Figuring that out isn’t easy, especially because most people aren’t particularly objective about themselves. That’s one reason Fileta believes healthy community matters so much.
“If you don’t have a friend who you can sit down with and say, ‘Hey, what do you think I’m struggling with? What do you think I need to work on?’ then you’re missing an important aspect of health.”
She also encourages people to treat emotional health the way they would any other skill. Nobody expects to become a great cook or musician without putting in the work, yet many assume healthy relationships should come naturally.
“This isn’t stuff you’re born knowing how to do,” she says. “You’ve got to develop and train and practice.”
For some people, that process begins with books or podcasts. For others, it means sitting across from a counselor and taking an honest look at the habits they’ve carried from one relationship into the next.
“Maybe that means a season of therapy,” Fileta says. “I would recommend a season of therapy before you start dating, just to be on top of things and just to get an idea of your past patterns and habits.”
She also recommends keeping a journal—not because it’s trendy but because it forces you to slow down long enough to notice what’s actually happening.
“There is so much power in expressive writing and facing your thoughts, putting them down on paper,” she says. “It helps you track the process of healing, it helps you track how you do relationships. We have a tendency to forget if we don’t write things down.”
That kind of self-awareness also changes the way people think about compatibility. Ask enough singles what they’re looking for and eventually the phrase “the one” will come up. Fileta understands why the idea is appealing. She just doesn’t think it’s particularly helpful.
“I think the question, in and of itself, sets you up for a lot of confusion,” she says. “You’re just out there looking for this one right relationship, and putting so much pressure, so many expectations on a relationship that, at the end of the day, isn’t going to be perfect.”
Instead of searching for one perfect person, she encourages people to look for someone whose life genuinely fits with their own.
“It’s not finding the one,” she says. “It’s finding someone who’s a good match for your life.”
She compares people to puzzle pieces. Compatibility isn’t about finding someone who shares every interest or finishes every sentence. It begins with understanding yourself well enough to recognize who belongs in your life and who doesn’t.
“In order to know whether or not someone fits your life, you’ve got to know yourself first,” she says. “I’ve got to understand my shape, I’ve got to understand my colors, because if I don’t understand who I am, everything from my lifestyle to my faith, my morals and values, my culture that I come from, my lifestyle, if I don’t understand what I bring to the table of relationships, I’m not going to know if someone’s a good fit for me or not.”

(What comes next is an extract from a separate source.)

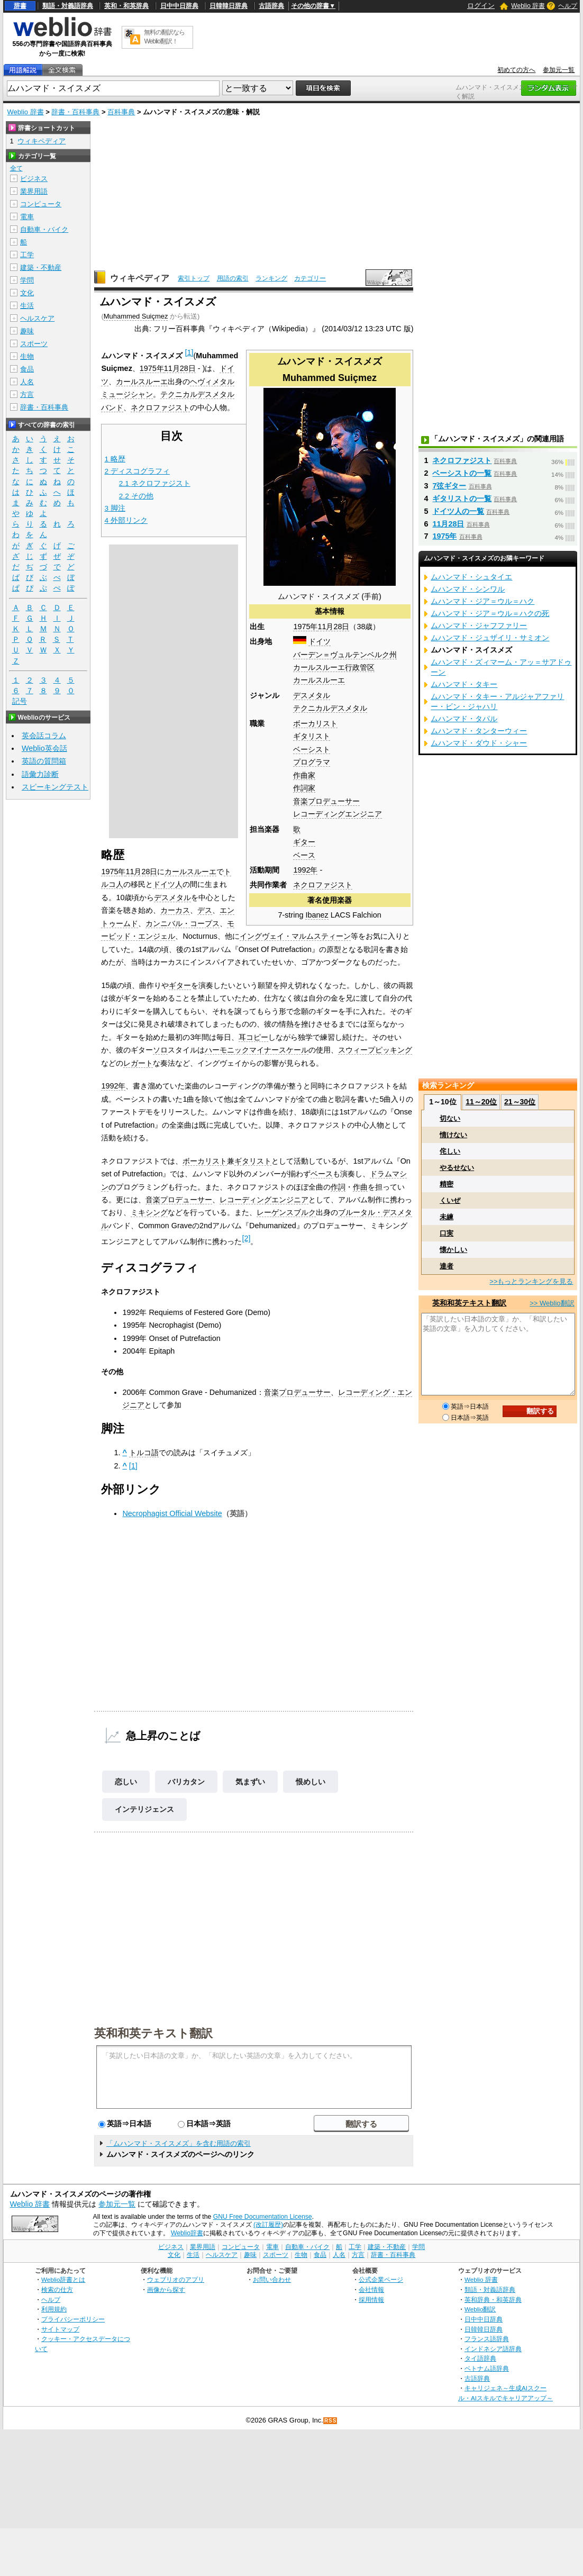 This screenshot has height=2576, width=583. I want to click on ウェブリオのアプリ, so click(175, 2279).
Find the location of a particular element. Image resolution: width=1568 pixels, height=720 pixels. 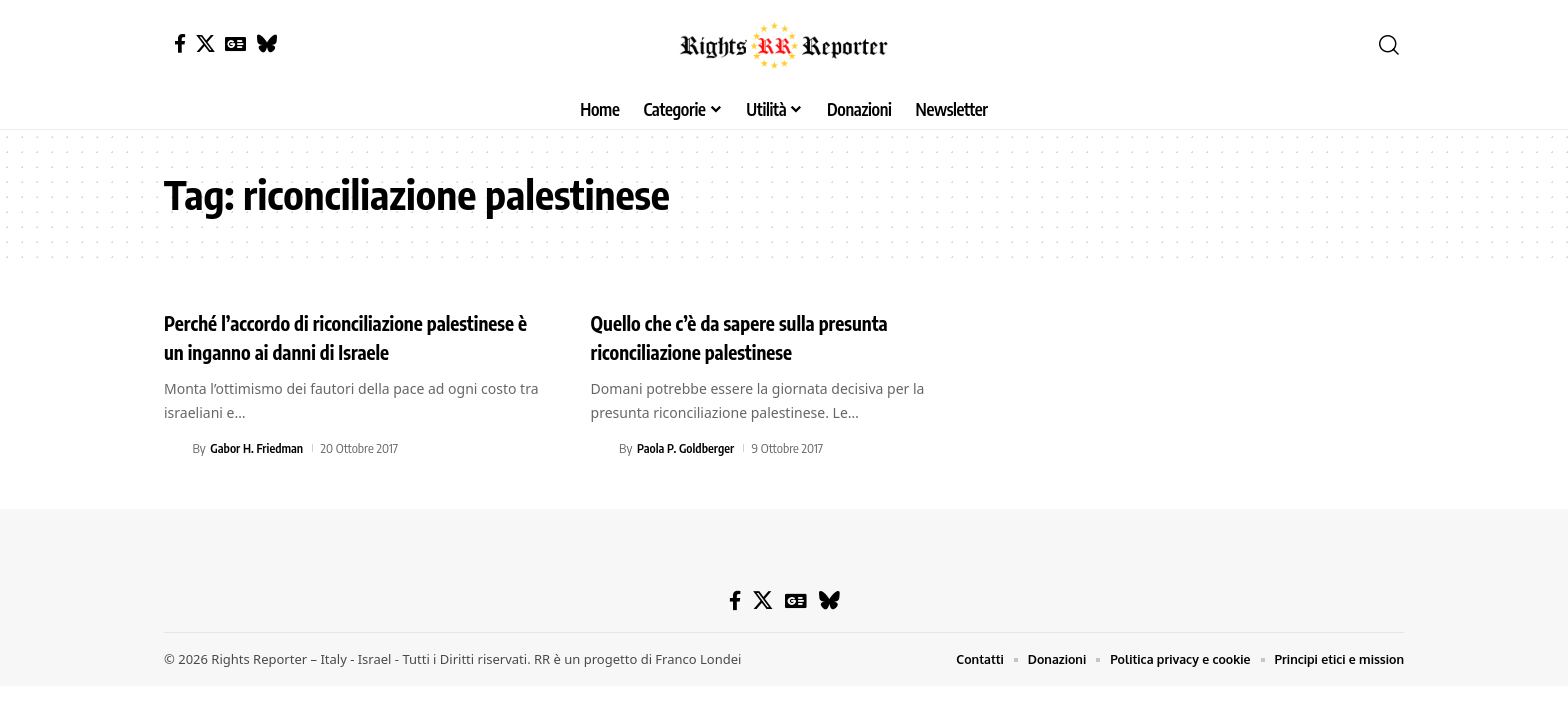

Without that foundation, she says, people often spend months—or years—trying to make the wrong relationship work simply because they don’t know what they’re actually looking for.
“What you see end up happening today is these people who are just grasping whatever random puzzle piece they could find and just trying to force fit it to their life,” she says. “But what do you end up with? Brokenness.”
There may never come a day when dating apps feel fun again. They’re awkward, unpredictable and, on more than one occasion, discouraging, but none of those things automatically make them unhealthy. According to Fileta, the more important question isn’t whether you’re still swiping. It’s whether you’ve spent as much time getting to know yourself as you’ve spent searching for someone else.